It is always a good time to invest defensively in stocks such as Wal-Mart (NYSE: WMT), Coca-Cola (NYSE: KO), and Mondelez International (NASDAQ: MDLZ). Each is a low beta stock that sells consumer goods on a global basis. Not only do companies such as these do well in boom times, they provide a buffer when downturns inevitably come.
The bull market has been very good for all of these stocks.
Mondelez International is up more than 30% for 2013. Over the same period, Wal-Mart has jumped by over 20% for the same period. Since the first of the year, Coca-Cola has increased by nearly 14%.
In terms of preparing for a downturn, each is a low beta stock with a high dividend.
The beta for Coca-Cola is 0.48 and the dividend yield is 2.79%. For the Standard & Poor’s 500 Index, the beta is 1 and the average dividend is about 1.9%. Wal-Mart has a dividend of 2.41% and a beta of 0.41. The beta for Mondelez is 0.55 and the dividend yield is 1.56%.

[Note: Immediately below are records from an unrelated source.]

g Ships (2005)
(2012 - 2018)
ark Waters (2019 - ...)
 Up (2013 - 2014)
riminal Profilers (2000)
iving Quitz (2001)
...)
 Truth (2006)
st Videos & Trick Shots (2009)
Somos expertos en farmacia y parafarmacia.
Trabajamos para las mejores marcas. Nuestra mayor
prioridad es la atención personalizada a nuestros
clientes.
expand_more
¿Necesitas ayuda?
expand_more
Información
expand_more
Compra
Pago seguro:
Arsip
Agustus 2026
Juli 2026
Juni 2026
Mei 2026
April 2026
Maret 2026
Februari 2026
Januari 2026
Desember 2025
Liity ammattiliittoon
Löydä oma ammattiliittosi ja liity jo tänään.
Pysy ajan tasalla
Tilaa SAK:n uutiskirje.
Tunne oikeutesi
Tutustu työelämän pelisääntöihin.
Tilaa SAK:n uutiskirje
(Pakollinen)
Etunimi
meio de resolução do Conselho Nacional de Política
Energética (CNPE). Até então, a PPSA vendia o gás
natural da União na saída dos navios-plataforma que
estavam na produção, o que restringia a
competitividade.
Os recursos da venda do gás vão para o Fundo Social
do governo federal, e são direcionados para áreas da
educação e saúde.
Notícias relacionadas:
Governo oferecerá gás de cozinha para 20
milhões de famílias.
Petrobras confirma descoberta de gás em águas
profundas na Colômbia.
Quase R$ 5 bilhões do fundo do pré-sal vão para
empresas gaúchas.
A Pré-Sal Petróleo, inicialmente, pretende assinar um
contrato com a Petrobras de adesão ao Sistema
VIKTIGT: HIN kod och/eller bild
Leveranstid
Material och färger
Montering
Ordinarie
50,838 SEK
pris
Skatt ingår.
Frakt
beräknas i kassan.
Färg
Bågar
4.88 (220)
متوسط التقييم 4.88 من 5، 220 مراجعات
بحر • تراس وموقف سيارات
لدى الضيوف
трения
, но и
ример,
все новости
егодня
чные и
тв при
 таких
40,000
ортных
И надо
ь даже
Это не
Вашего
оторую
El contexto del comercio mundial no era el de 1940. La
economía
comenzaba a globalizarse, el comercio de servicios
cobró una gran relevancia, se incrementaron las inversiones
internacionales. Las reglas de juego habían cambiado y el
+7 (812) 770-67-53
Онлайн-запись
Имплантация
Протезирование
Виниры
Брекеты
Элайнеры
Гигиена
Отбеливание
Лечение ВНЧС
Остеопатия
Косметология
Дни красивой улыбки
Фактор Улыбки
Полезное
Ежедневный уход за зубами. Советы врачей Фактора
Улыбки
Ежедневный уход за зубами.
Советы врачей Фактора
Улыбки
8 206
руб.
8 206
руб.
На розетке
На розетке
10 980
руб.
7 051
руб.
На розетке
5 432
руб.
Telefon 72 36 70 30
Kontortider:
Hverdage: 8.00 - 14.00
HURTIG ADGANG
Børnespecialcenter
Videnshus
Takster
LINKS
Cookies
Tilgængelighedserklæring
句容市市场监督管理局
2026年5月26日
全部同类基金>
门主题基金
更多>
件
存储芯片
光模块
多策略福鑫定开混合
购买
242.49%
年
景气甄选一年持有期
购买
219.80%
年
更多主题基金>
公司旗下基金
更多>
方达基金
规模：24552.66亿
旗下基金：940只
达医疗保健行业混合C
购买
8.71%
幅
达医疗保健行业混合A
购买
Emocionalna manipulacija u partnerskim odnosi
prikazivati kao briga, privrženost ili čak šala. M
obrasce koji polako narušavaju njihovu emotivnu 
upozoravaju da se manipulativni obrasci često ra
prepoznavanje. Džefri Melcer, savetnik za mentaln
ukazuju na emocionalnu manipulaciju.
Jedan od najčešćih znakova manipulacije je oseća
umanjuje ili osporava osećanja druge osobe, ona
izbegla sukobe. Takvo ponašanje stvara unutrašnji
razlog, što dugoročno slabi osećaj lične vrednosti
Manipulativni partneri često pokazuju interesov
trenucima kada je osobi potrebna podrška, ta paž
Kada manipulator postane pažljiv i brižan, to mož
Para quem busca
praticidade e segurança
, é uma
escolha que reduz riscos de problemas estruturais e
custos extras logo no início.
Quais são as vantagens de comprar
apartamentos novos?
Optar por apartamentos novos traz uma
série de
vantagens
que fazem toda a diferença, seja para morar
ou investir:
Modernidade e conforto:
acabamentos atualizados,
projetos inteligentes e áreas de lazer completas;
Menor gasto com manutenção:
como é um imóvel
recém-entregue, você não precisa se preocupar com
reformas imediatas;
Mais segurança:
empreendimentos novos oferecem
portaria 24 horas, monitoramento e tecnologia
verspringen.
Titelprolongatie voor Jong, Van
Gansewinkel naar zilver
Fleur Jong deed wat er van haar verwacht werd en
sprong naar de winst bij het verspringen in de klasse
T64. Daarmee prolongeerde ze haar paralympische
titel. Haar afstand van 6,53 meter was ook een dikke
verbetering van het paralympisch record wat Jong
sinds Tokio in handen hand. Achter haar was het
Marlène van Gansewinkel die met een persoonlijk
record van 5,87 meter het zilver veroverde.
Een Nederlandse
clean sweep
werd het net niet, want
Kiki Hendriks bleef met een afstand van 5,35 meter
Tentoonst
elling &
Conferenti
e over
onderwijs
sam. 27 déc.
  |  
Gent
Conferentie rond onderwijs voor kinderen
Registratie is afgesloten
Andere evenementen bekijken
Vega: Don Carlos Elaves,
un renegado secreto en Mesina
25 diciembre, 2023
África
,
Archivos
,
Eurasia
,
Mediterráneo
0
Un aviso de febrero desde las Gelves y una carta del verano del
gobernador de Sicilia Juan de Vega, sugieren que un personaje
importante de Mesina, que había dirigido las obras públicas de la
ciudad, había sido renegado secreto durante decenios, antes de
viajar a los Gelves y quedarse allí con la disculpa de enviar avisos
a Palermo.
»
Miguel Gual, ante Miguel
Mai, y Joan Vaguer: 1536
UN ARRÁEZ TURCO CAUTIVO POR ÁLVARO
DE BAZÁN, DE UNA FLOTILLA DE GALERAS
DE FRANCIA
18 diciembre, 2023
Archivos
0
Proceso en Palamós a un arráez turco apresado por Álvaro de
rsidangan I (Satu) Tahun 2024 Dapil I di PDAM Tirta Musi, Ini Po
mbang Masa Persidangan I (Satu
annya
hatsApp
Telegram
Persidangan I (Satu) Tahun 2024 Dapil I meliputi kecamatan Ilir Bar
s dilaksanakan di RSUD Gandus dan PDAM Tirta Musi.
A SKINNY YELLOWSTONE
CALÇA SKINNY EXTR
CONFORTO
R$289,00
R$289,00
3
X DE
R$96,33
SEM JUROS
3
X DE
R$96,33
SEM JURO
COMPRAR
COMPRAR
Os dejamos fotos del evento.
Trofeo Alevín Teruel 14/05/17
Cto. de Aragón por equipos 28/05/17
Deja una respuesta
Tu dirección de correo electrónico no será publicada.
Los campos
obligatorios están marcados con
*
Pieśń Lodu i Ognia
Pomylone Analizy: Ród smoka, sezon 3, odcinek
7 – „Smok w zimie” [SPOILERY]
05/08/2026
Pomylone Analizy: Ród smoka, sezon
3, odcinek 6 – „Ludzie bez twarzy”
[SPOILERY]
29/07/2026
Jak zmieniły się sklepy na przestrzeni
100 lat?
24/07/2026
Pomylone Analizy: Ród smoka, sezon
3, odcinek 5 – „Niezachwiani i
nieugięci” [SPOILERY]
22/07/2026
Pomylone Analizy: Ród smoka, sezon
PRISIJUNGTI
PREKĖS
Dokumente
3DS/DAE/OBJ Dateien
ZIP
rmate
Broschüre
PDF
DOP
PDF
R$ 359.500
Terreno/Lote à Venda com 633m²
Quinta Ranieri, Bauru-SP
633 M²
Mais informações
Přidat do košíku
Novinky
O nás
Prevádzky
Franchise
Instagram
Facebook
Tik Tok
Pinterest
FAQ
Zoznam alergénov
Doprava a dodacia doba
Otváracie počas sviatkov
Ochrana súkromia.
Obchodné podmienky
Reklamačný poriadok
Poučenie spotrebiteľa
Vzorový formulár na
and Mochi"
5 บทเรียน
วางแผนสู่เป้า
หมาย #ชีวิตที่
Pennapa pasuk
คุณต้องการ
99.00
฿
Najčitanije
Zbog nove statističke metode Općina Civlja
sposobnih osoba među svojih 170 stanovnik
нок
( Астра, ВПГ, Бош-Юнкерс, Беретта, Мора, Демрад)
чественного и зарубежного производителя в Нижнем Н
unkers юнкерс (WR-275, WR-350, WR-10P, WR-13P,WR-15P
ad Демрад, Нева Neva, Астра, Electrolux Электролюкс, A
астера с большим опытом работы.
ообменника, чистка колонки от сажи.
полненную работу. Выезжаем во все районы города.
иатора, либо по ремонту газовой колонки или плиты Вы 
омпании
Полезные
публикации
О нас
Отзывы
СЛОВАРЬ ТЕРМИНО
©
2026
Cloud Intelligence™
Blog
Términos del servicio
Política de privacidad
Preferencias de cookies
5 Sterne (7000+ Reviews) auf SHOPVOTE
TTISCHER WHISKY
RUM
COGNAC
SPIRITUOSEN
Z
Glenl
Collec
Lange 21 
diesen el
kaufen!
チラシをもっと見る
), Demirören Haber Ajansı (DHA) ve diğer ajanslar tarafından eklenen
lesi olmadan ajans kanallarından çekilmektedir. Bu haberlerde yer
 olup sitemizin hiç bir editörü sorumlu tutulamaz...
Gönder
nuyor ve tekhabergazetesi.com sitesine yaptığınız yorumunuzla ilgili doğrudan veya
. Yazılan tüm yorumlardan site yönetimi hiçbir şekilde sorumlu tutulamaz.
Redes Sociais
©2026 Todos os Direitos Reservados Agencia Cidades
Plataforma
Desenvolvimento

The consumer franchise of each of the firms will provide downside protection. No matter what the economic conditions, Wal-Mart, Coca-Cola and Mondelez International will stay in business. That has been proven by decades of bear markets, recessions, wars, and other other adverse economic events. Legendary investor Warren Buffett wrote about staying invested in the stock market in The New York Times, back in the nadir of The Great Recession in October 2008.
The Standard & Poor’s 500 Index is up about 30% for 2013.
It has been a great year for the stock market. But it cannot go on forever. But, as it is impossible to time the stock market, investors should always own equities. Low beta companies with high dividends such as Wal-Mart, Coca-Cola, and Mondelez International offer the gains of a bull market with protection against a bear cycle.